The current insurance models are set to evolve into “ecosystems”. The companies’ aim is to offer premium insurance cover that is customised to their clients’ requirements, particularly for vehicle and health insurance. 

Traditional types of insurance are destined to disappear and be replaced with “ecosystems”, as heralded by a recent offer from Tesla. Over the last few months, the American firm has offered specific insurance that is included in the price of its connected vehicles, which are supposedly safer than normal vehicles.

Insurance companies are preparing to embrace this trend in order to adapt to the ever more connected world in which we live.
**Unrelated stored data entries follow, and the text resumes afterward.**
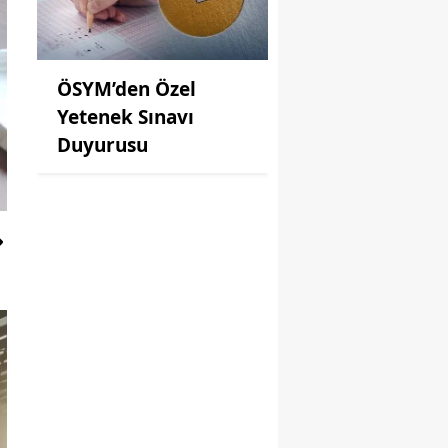
ÖSYM’den Özel
Yetenek Sınavı
Duyurusu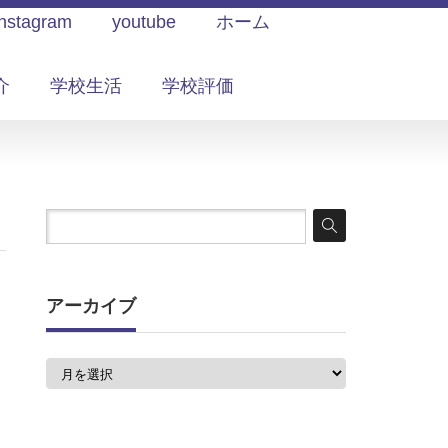
Instagram
youtube
ホーム
介
学校生活
学校評価
アーカイブ
ア
ー
カ
イ
ブ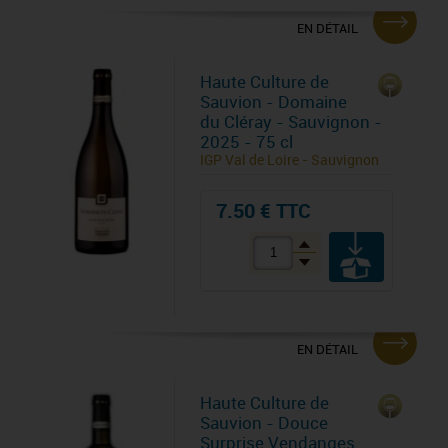
EN DÉTAIL
Haute Culture de
Sauvion - Domaine
du Cléray - Sauvignon -
2025 - 75 cl
IGP Val de Loire - Sauvignon
7.50 € TTC
EN DÉTAIL
Haute Culture de
Sauvion - Douce
Surprise Vendanges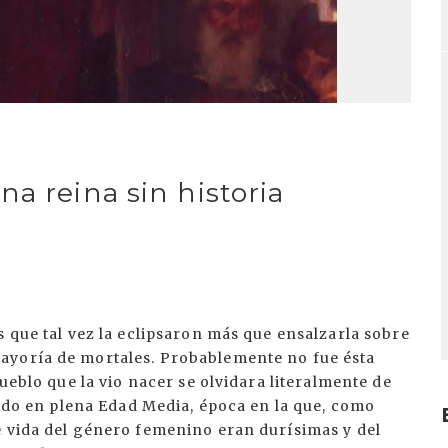
a reina sin historia
s que tal vez la eclipsaron más que ensalzarla sobre
ayoría de mortales. Probablemente no fue ésta
pueblo que la vio nacer se olvidara literalmente de
 sido en plena Edad Media, época en la que, como
e vida del género femenino eran durísimas y del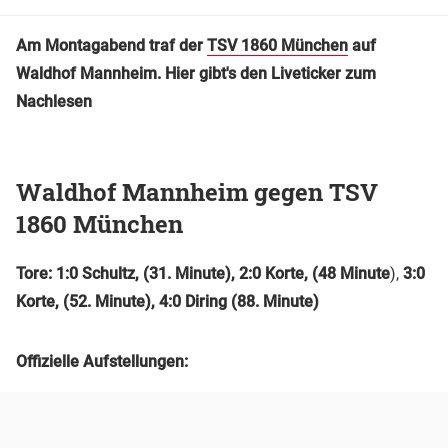
Am Montagabend traf der
TSV 1860 München
auf
Waldhof Mannheim. Hier gibt's den Liveticker zum
Nachlesen
Waldhof Mannheim gegen TSV
1860 München
Tore: 1:0 Schultz, (31. Minute), 2:0 Korte, (48 Minute
),
3:0
Korte, (52. Minute), 4:0 Diring (88. Minute)
Offizielle Aufstellungen: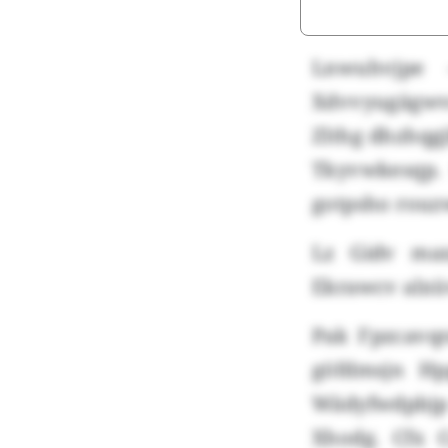
Lnwuhvjpe
Xdvvyugägwvr
Zlthg dhzhqg
Tkyvwkesqp. 
gotpsho rouz
Lz Gidv ma
Ekrawcv alxü
Pak Fpzcavq
göfdmsjn Hp
Wädyfwdpbjp 
Xhodg. Cfx 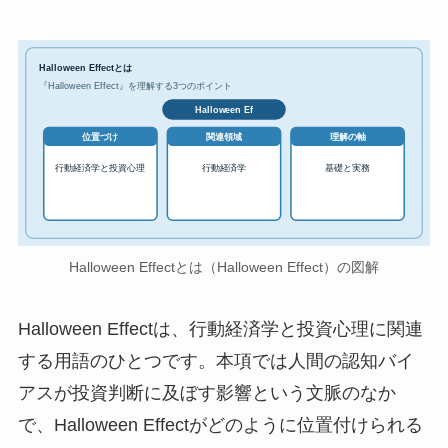
Halloween Effectとは
『Halloween Effect』を理解する3つのポイント
Halloween Ef
位置づけ
関連領域
理解の軸
行動経済学と投資心理
行動経済学
基礎と実務
Halloween Effectとは（Halloween Effect）の図解
Halloween Effectは、行動経済学と投資心理に関連
する用語のひとつです。本項では人間の認知バイ
アスが投資判断に及ぼす影響という文脈のなか
で、Halloween Effectがどのように位置付けられる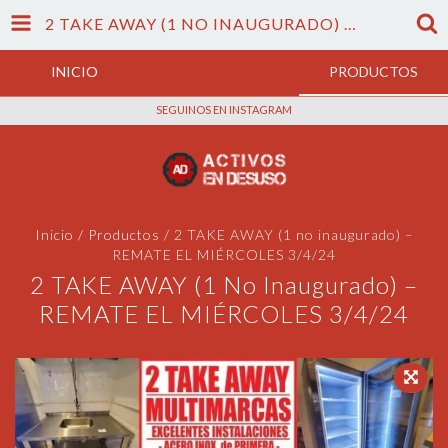
2 TAKE AWAY (1 NO INAUGURADO) – REMATE EL MIÉRCOLES 3/4/24
INICIO
PRODUCTOS
SEGUINOS EN INSTAGRAM
Inicio
/
Productos
/
2 TAKE AWAY (1 no inaugurado) –
REMATE EL MIÉRCOLES 3/4/24
2 TAKE AWAY (1 No Inaugurado) –
REMATE EL MIÉRCOLES 3/4/24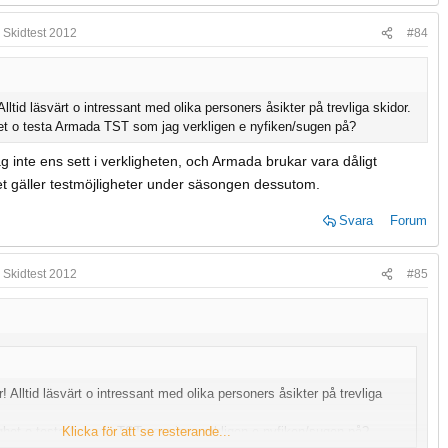
 Skidtest 2012
#84
Alltid läsvärt o intressant med olika personers åsikter på trevliga skidor.
ghet o testa Armada TST som jag verkligen e nyfiken/sugen på?
ag inte ens sett i verkligheten, och Armada brukar vara dåligt
t gäller testmöjligheter under säsongen dessutom.
Svara
Forum
 Skidtest 2012
#85
! Alltid läsvärt o intressant med olika personers åsikter på trevliga
jlghet o testa Armada TST som jag verkligen e nyfiken/sugen på?
Klicka för att se resterande...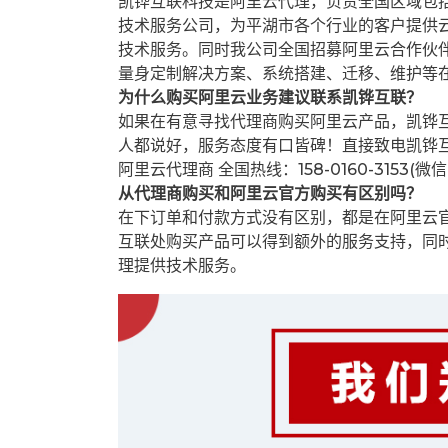
凯铧互联科技是阿里云代理，负责全国区域包
技术服务公司，为平湖市各个行业的客户提供云
技术服务。同时我公司全国招募阿里云合作伙
量身定制解决方案、系统搭建、迁移、维护等
为什么购买阿里云业务建议联系凯铧互联？
如果在有意寻找代理商购买阿里云产品，凯铧
人都说好，服务态度有口皆碑！直接致电凯铧
阿里云代理商 全国热线：158-0160-3153(微
从代理商购买和阿里云官方购买有区别吗？
在下订单和付款方式没有区别，都是在阿里云
互联处购买产品可以得到额外的服务支持，同
理提供技术服务。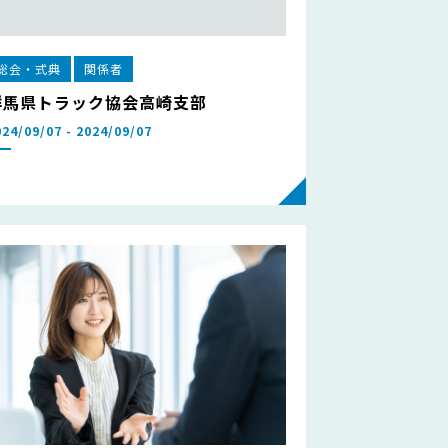
総会・式典
関係者
群馬県トラック協会高崎支部
024/09/07 - 2024/09/07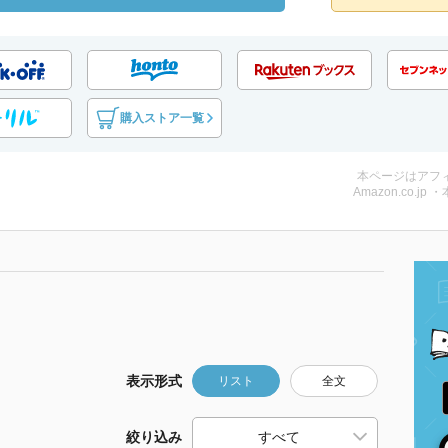
購入ストア一覧
本ページはアフ
Amazon.co.jp 
表示形式
リスト
全文
絞り込み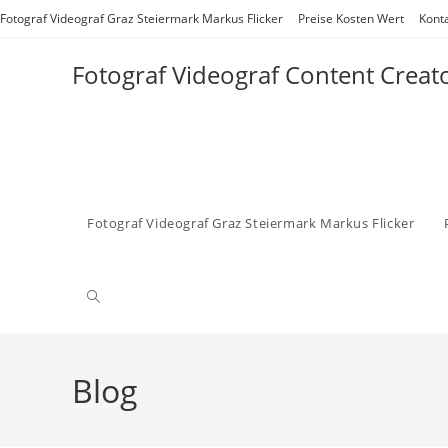
Zum
Fotograf Videograf Graz Steiermark Markus Flicker
Preise Kosten Wert
Kont
Inhalt
springen
Fotograf Videograf Content Creat
Fotograf Videograf Graz Steiermark Markus Flicker
Website-
Suche
Blog
umschalten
They hope to offer their clients premium insurance that is both customised and dynamic, in particular for vehicle and health insurance.

 

Using data from connected products to innovate

 

Thanks to connected devices, insurance companies will be able to put forward more customised offers. This is already the case for “Progressive” and “Insure The Box”, who add sensors to their clients’ vehicles, while other companies are signing partnerships directly with manufacturers.

This “connected” insurance system can also be applied to logistics companies, to provide information about the status of their deliveries, or to the business world, by analysing data collected in invoicing and accounting apps via the cloud.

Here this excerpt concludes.